-- Activity --
Filter this data down to the lines that hold "ervaringen", and copy them.

>>>

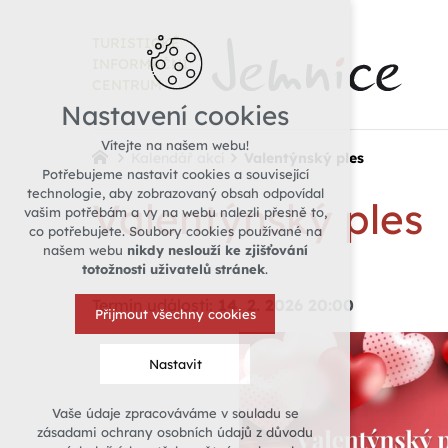
TURISTICKÉ
INFORMAČNÍ
CENTRUM
Nastavení cookies
Vítejte na našem webu!
Kalendář akcí
Valentýnský ples
Potřebujeme nastavit cookies a související
technologie, aby zobrazovaný obsah odpovídal
Valentýnský ples
vašim potřebám a vy na webu nalezli přesně to,
co potřebujete. Soubory cookies používané na
našem webu
nikdy neslouží ke zjišťování
totožnosti uživatelů stránek
.
Termín události:
14. 2. 2026 20:00
Přijmout všechny cookies
Nastavit
Vaše údaje zpracováváme v souladu se
Technická cookies
zásadami ochrany osobních údajů z důvodu
nutná pro provozování webu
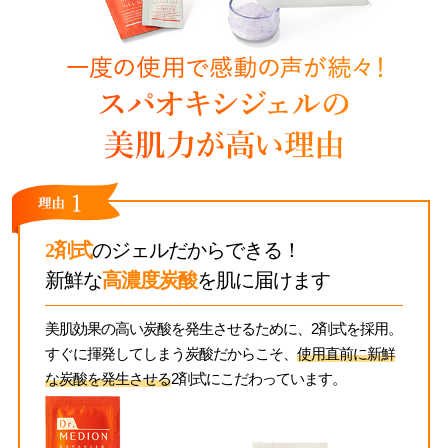
2剤式
のジェルだからできる！
新鮮な
高濃度炭酸
を肌に届けます
美肌効果の高い炭酸を発生させるために、2剤式を採用。
すぐに揮発してしまう炭酸だからこそ、
使用直前に新鮮
な炭酸を発生させる
2剤式にこだわっています。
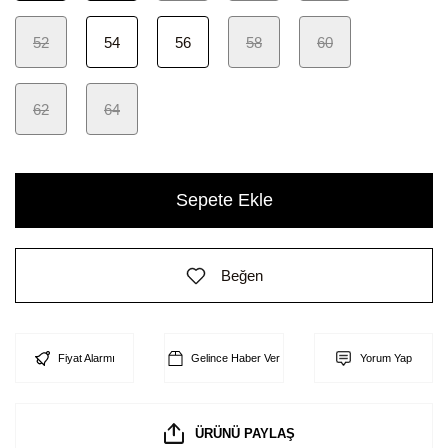
52
54
56
58
60
62
64
Sepete Ekle
Beğen
Fiyat Alarmı
Gelince Haber Ver
Yorum Yap
ÜRÜNÜ PAYLAŞ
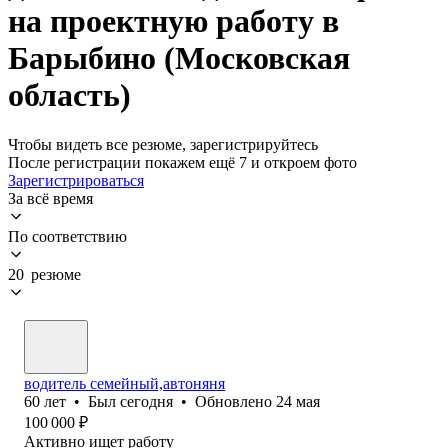
на проектную работу в
Барыбино (Московская
область)
Чтобы видеть все резюме, зарегистрируйтесь
После регистрации покажем ещё 7 и откроем фото
Зарегистрироваться
За всё время
По соответствию
20 резюме
водитель семейный,автоняня
60
лет
•
Был
сегодня
•
Обновлено
24 мая
100 000
₽
Активно ищет работу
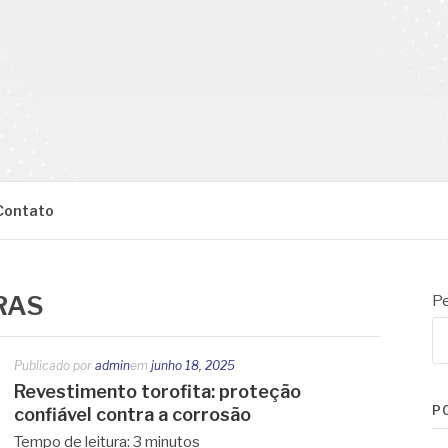
Contato
BRAS
Pe
Publicado por
admin
em
junho 18, 2025
Revestimento torofita: proteção
P
confiável contra a corrosão
Tempo de leitura:
3
minutos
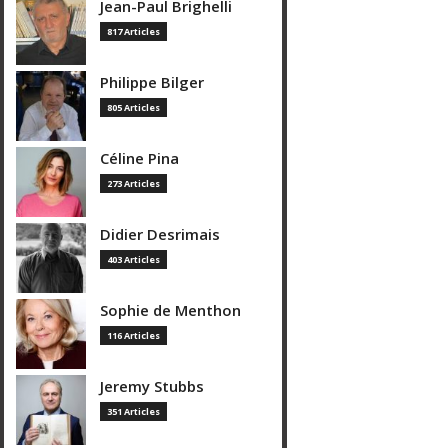
Jean-Paul Brighelli
817 Articles
Philippe Bilger
805 Articles
Céline Pina
273 Articles
Didier Desrimais
403 Articles
Sophie de Menthon
116 Articles
Jeremy Stubbs
351 Articles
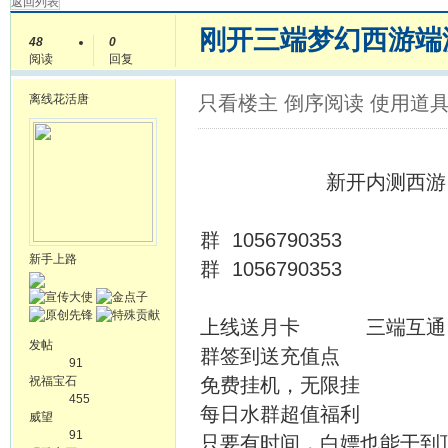
返回列表
刚开三端梦幻西游端游
48
0
阅读
回复
离线
花活唐
只看楼主
倒序阅读
使用道
新开内测西游 欢
群 1056790353
新手上路
群 1056790353
上线送月卡 三端互通
发帖
群签到送充值点
91
祝福宝石
免费挂机，无限挂
455
每日水群超值福利
威望
91
只要有时间，白嫖也能干到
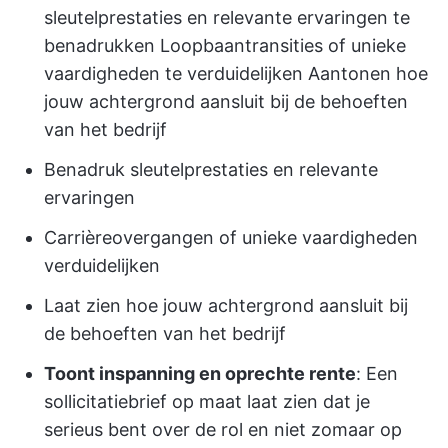
sleutelprestaties en relevante ervaringen te
benadrukken Loopbaantransities of unieke
vaardigheden te verduidelijken Aantonen hoe
jouw achtergrond aansluit bij de behoeften
van het bedrijf
Benadruk sleutelprestaties en relevante
ervaringen
Carrièreovergangen of unieke vaardigheden
verduidelijken
Laat zien hoe jouw achtergrond aansluit bij
de behoeften van het bedrijf
Toont inspanning en oprechte rente
: Een
sollicitatiebrief op maat laat zien dat je
serieus bent over de rol en niet zomaar op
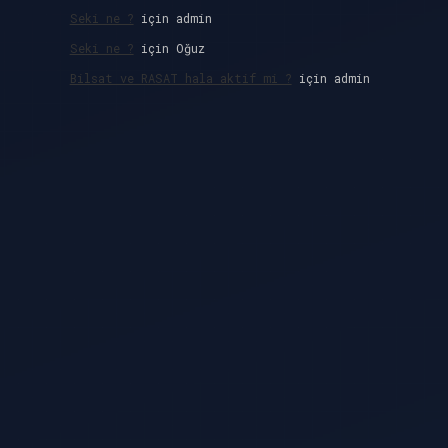
Seki ne ?
için
admin
Seki ne ?
için
Oğuz
Bilsat ve RASAT hala aktif mi ?
için
admin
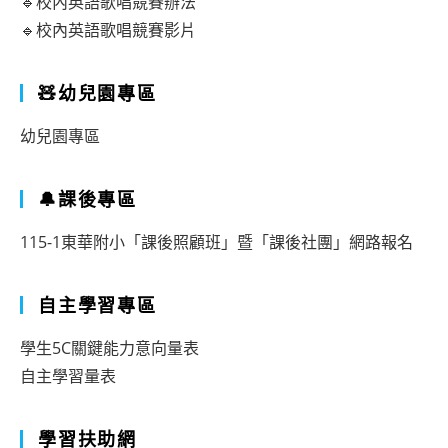
🔹校內英語歌唱競賽辦法
🔹校內英語歌唱競賽影片
🧸幼兒園專區
幼兒園專區
🔔課後專區
115-1東華附小「課後照顧班」暨「課後社團」網路報名
自主學習專區
學生5C關鍵能力意向量表
自主學習量表
學習扶助網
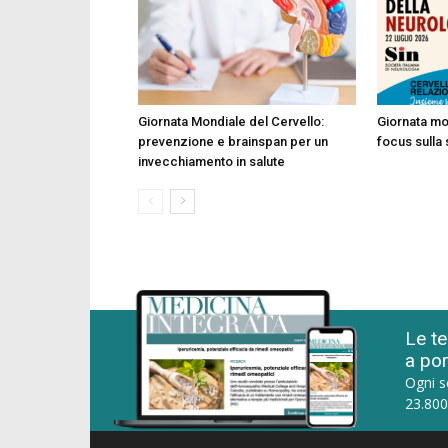
Giornata Mondiale del Cervello:
Giornata mo
prevenzione e brainspan per un
focus sulla 
invecchiamento in salute
Le te
a por
Ogni s
23.800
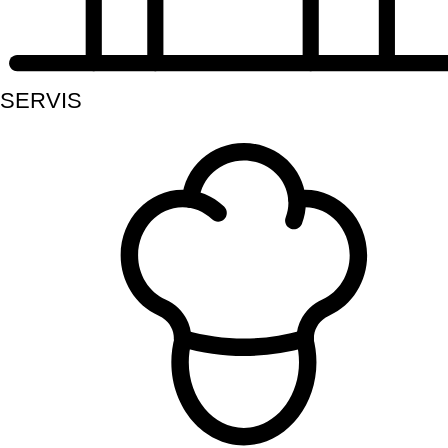
SERVIS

<<<

-- Solution to the exercise --
sleutelprestaties en relevante ervaringen te
ervaringen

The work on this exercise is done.